Nice Bleekeri. Day before yesterday, came down to find mine dead at the bottom of the tank :-? no marks on it or anything. Just got two babies about 1 1/2 long. Hope at least one turns out as nice as yours.


----------



## ksfishguy (Dec 17, 2006)

Going to head down for a water change in a few. I also need to head the lfs to get some frozen bloodworms, which they love. I purchased the large spot five months ago. He was good looking then but has grown a great deal. I had to remove my rd/midas from the tank to reduce stress, since then he has colored up incredibly. When he was stressed he lost a lot of the dark black coloration. When he is in control of the tank he looks best.


----------



## straitjacketstar (Mar 8, 2004)

ksfishguy said:


> Going to head down for a water change in a few. I also need to head the lfs to get some frozen bloodworms, which they love. I purchased the large spot five months ago. He was good looking then but has grown a great deal. I had to remove my rd/midas from the tank to reduce stress, since then he has colored up incredibly. When he was stressed he lost a lot of the dark black coloration. When he is in control of the tank he looks best.


Mine is just fugly.








She was a gift and charming as she is I can't find it in me to wish she was prettier. Her looks suit her. :lol: 
Seeing yours makes me want to buy a couple out and raise them out nice though.


----------



## Big Vine (Feb 26, 2007)

Nice fish, ksfishguy! 8) 
BV


----------



## ksfishguy (Dec 17, 2006)

Yama hama FRIGHT NIGHT! She isn't very pretty is she? Is she a large spot or small spot? Mine only looks great when not stressed.

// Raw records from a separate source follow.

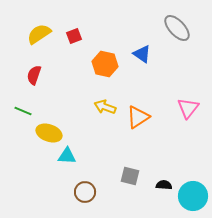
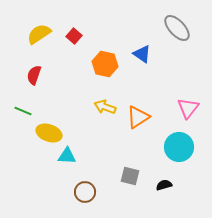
red square: rotated 28 degrees counterclockwise
black semicircle: rotated 21 degrees counterclockwise
cyan circle: moved 14 px left, 49 px up
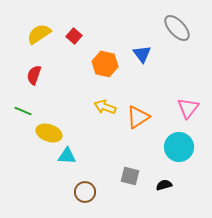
blue triangle: rotated 18 degrees clockwise
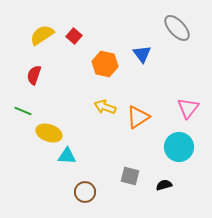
yellow semicircle: moved 3 px right, 1 px down
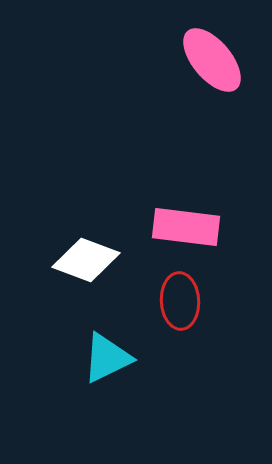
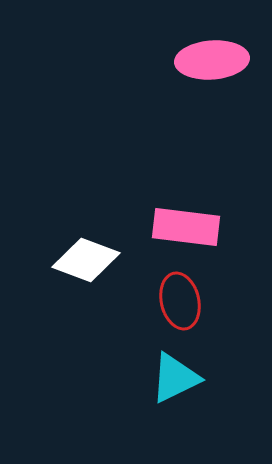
pink ellipse: rotated 54 degrees counterclockwise
red ellipse: rotated 10 degrees counterclockwise
cyan triangle: moved 68 px right, 20 px down
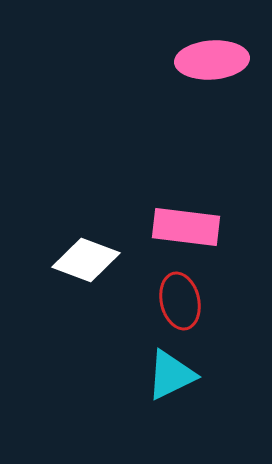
cyan triangle: moved 4 px left, 3 px up
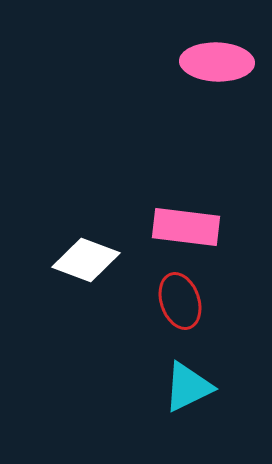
pink ellipse: moved 5 px right, 2 px down; rotated 6 degrees clockwise
red ellipse: rotated 6 degrees counterclockwise
cyan triangle: moved 17 px right, 12 px down
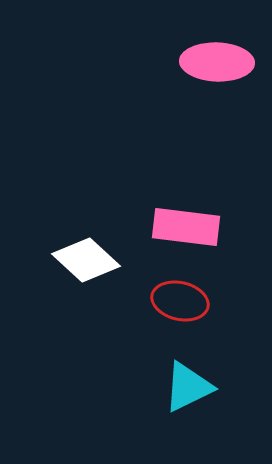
white diamond: rotated 22 degrees clockwise
red ellipse: rotated 58 degrees counterclockwise
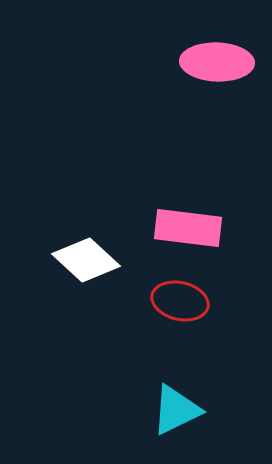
pink rectangle: moved 2 px right, 1 px down
cyan triangle: moved 12 px left, 23 px down
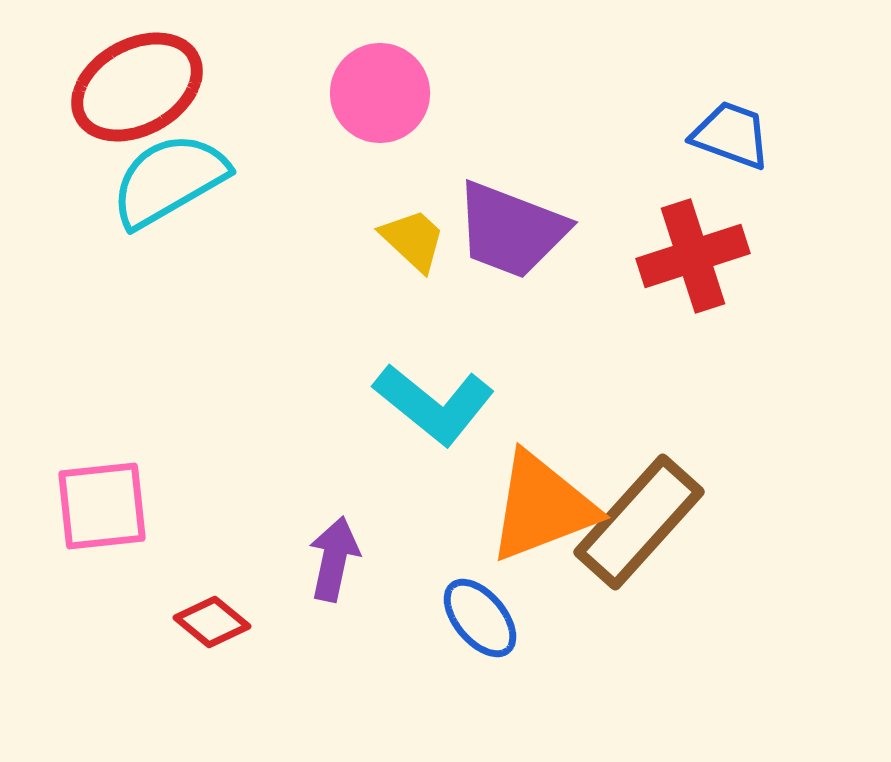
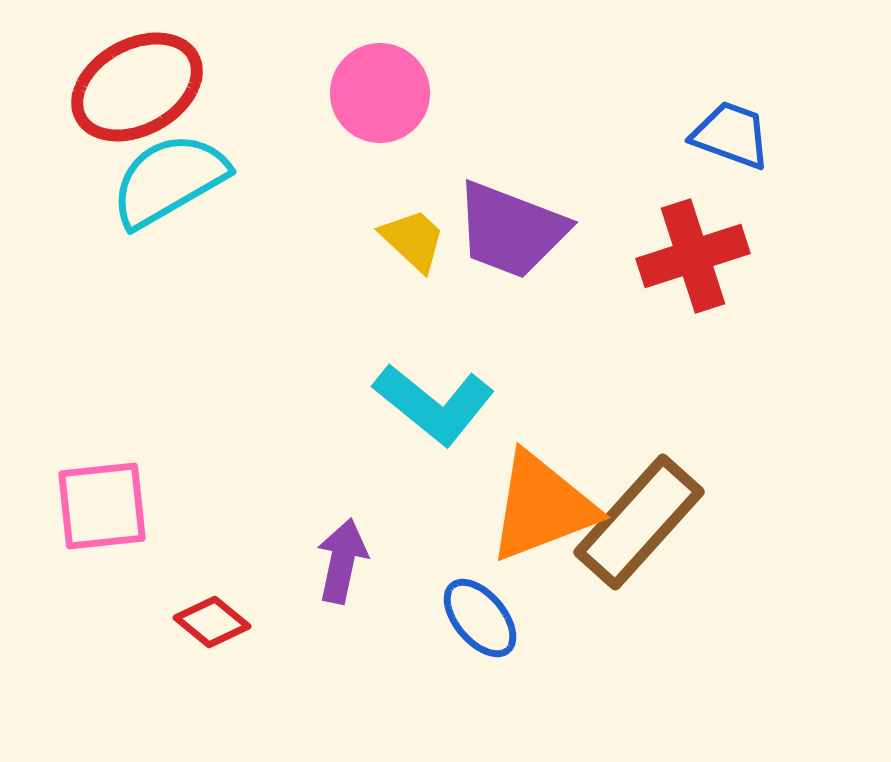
purple arrow: moved 8 px right, 2 px down
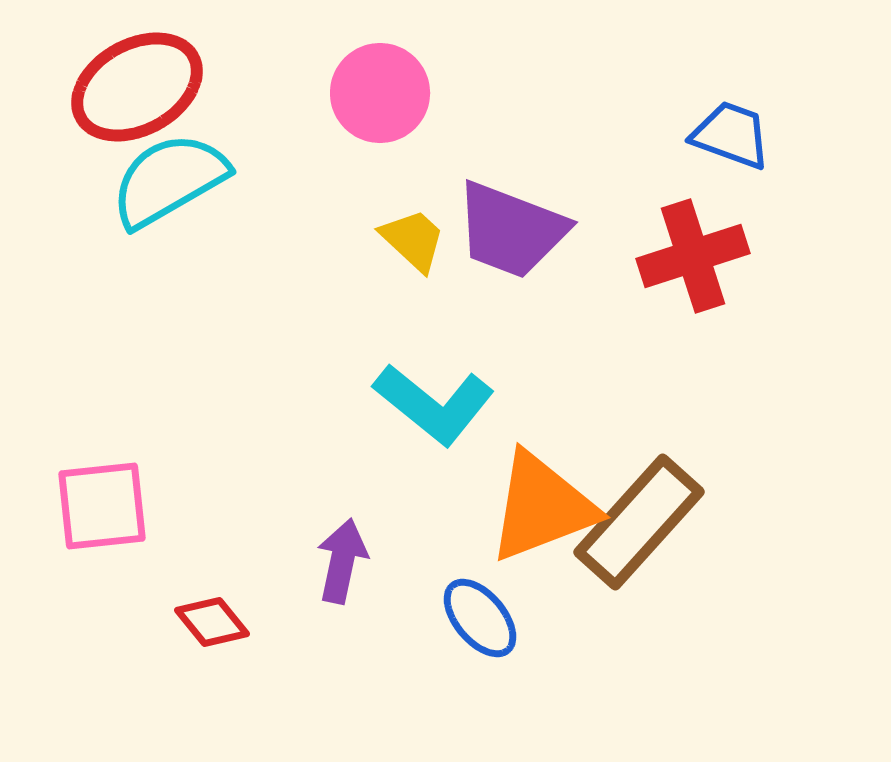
red diamond: rotated 12 degrees clockwise
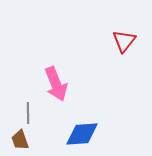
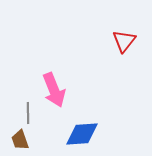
pink arrow: moved 2 px left, 6 px down
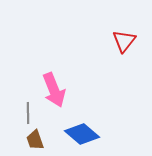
blue diamond: rotated 44 degrees clockwise
brown trapezoid: moved 15 px right
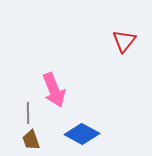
blue diamond: rotated 12 degrees counterclockwise
brown trapezoid: moved 4 px left
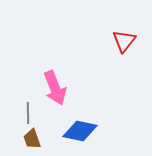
pink arrow: moved 1 px right, 2 px up
blue diamond: moved 2 px left, 3 px up; rotated 16 degrees counterclockwise
brown trapezoid: moved 1 px right, 1 px up
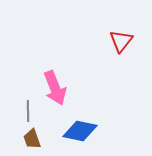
red triangle: moved 3 px left
gray line: moved 2 px up
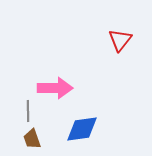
red triangle: moved 1 px left, 1 px up
pink arrow: rotated 68 degrees counterclockwise
blue diamond: moved 2 px right, 2 px up; rotated 20 degrees counterclockwise
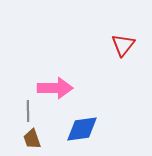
red triangle: moved 3 px right, 5 px down
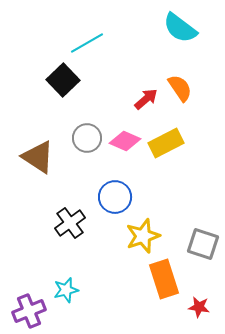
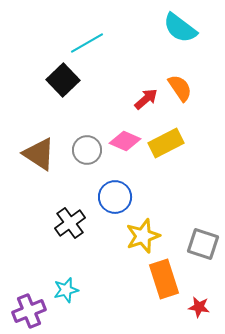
gray circle: moved 12 px down
brown triangle: moved 1 px right, 3 px up
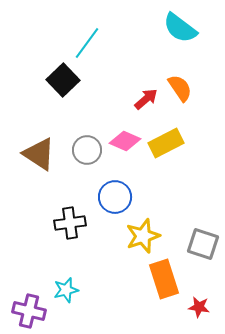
cyan line: rotated 24 degrees counterclockwise
black cross: rotated 28 degrees clockwise
purple cross: rotated 36 degrees clockwise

Thanks for the props everyone. I've been thinking about converting my tank to a frontosa/calvus setup...we'll see.


----------



## lil mama (Nov 24, 2007)

ksfishguy said:


> Yama hama FRIGHT NIGHT! She isn't very pretty is she? Is she a large spot or small spot? Mine only looks great when not stressed.


 :lol: :lol: :lol: LMAO :lol: :lol: :lol:


----------